A convolutional neural network is a deep learning neural network designed for processing structured arrays of data such as images.

Such advancements in deep learning have fundamentally changed the way tasks, like architectural segmentation, are performed.

However, an accurate deep convolutional neural network (DCNN) model needs a large volume of labeled training data and labeling these data can be a slow and extremely expensive manual undertaking.

To create the synthetic digital city twin data, the investigators used a 3D city model from the PLATEAU platform, which contains 3D models of most Japanese cities at an extremely high level of detail.

They loaded this model into the Unity game engine and created a camera setup on a virtual car, which drove around the city and acquired the virtual data images under various lighting and weather conditions.

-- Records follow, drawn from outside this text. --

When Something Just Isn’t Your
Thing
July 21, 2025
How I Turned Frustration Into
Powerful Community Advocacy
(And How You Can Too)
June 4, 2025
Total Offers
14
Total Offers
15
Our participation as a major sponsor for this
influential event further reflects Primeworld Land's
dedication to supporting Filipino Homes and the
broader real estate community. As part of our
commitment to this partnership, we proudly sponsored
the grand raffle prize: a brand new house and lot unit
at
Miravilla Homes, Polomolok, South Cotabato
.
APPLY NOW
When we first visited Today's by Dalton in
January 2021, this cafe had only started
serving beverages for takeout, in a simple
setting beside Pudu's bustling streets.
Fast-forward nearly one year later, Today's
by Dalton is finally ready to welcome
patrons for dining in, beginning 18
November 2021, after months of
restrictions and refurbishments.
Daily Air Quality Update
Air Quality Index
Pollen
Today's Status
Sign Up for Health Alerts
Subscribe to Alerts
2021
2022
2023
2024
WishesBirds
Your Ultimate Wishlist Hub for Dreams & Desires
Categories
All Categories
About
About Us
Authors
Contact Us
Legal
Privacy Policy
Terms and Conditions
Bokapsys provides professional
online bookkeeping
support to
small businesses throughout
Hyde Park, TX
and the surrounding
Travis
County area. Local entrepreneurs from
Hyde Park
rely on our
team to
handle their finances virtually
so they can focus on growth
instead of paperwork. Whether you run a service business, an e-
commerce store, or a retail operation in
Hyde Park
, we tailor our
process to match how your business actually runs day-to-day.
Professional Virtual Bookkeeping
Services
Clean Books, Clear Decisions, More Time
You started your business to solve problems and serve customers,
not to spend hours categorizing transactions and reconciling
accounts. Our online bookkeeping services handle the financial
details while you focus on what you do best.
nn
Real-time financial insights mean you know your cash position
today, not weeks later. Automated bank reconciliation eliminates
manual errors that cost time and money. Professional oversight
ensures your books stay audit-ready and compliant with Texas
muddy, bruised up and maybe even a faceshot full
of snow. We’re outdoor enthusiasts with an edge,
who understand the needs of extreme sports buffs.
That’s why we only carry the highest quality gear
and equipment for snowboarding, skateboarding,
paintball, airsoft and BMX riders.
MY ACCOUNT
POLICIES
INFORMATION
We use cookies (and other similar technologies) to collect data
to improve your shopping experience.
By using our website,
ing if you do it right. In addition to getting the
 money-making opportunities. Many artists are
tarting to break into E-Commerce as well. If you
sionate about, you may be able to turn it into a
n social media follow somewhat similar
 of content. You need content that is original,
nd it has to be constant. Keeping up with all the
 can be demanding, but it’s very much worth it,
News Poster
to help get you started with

The Google Maps API was then used to obtain real street-level images of the same study area for the experiments.

The researchers found that the digital city twin data leads to better results than purely virtual data with no real-world counterpart.

Furthermore, adding synthetic data to a real dataset improves segmentation accuracy.

However, most importantly, the investigators found that when a certain fraction of real data is included in the digital city twin synthetic dataset, the segmentation accuracy of the DCNN is boosted significantly.

In fact, its performance becomes competitive with that of a DCNN trained on 100% real data.

"These results reveal that our proposed synthetic dataset could potentially replace all the real images in the training set," says Tomohiro Fukuda, the corresponding author of the paper.

Automatically separating out the individual building facades that appear in an image is useful for construction management and architecture design, large-scale measurements for retrofits and energy analysis, and even visualizing building facades that have been demolished. The system was tested on multiple cities, demonstrating the proposed framework's transferability. The hybrid dataset of real and synthetic data yields promising prediction results for most modern architectural styles. This makes it a promising approach for training DCNNs for architectural segmentation tasks in the future -- without the need for costly manual data annotation.